Go to the line holding "Español (957, 16)" in the entries below and write out exactly every line down to and including the line holding "[Previous] (25, 348)".

........

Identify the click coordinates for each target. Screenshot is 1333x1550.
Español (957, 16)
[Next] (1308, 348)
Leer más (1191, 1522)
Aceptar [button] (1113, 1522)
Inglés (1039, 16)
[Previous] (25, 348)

........

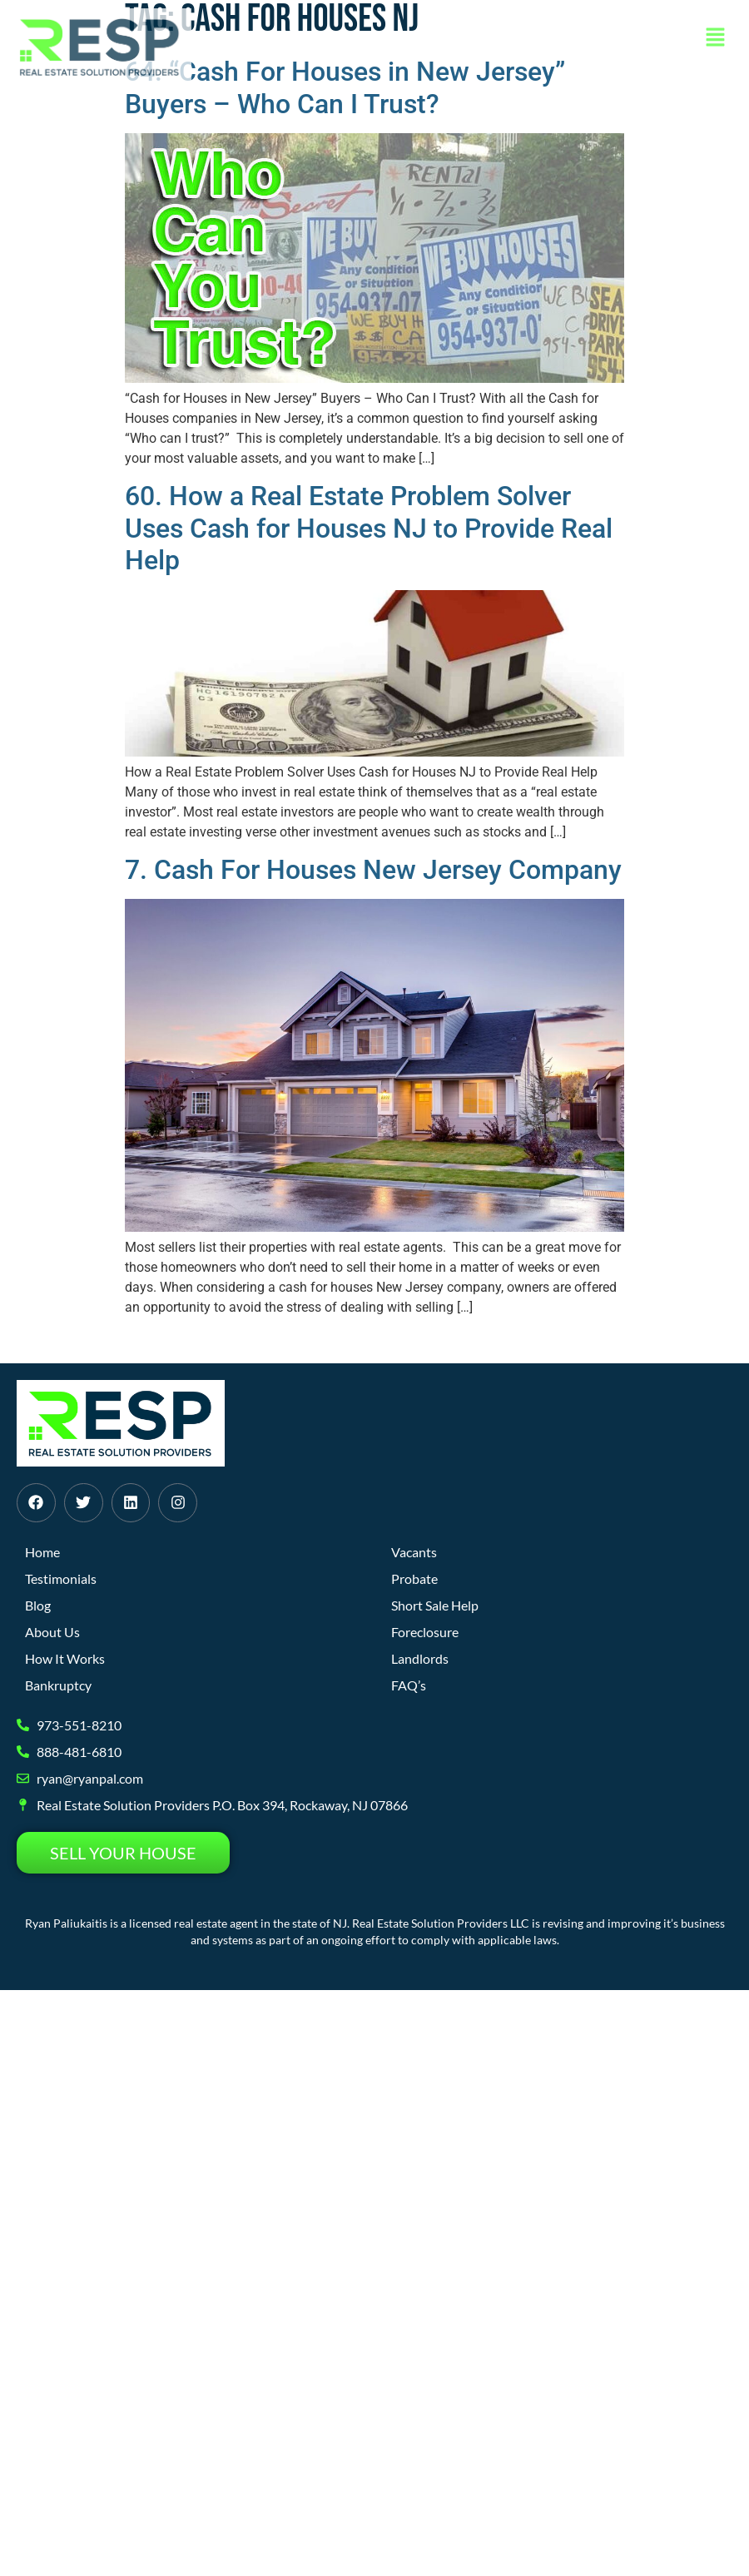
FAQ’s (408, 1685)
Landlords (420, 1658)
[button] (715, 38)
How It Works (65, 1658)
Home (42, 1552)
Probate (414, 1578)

........

* [Answer to the exercise]:
Español (957, 16)
[Next] (1308, 348)
Leer más (1191, 1522)
Aceptar [button] (1113, 1522)
Inglés (1039, 16)
[Previous] (25, 348)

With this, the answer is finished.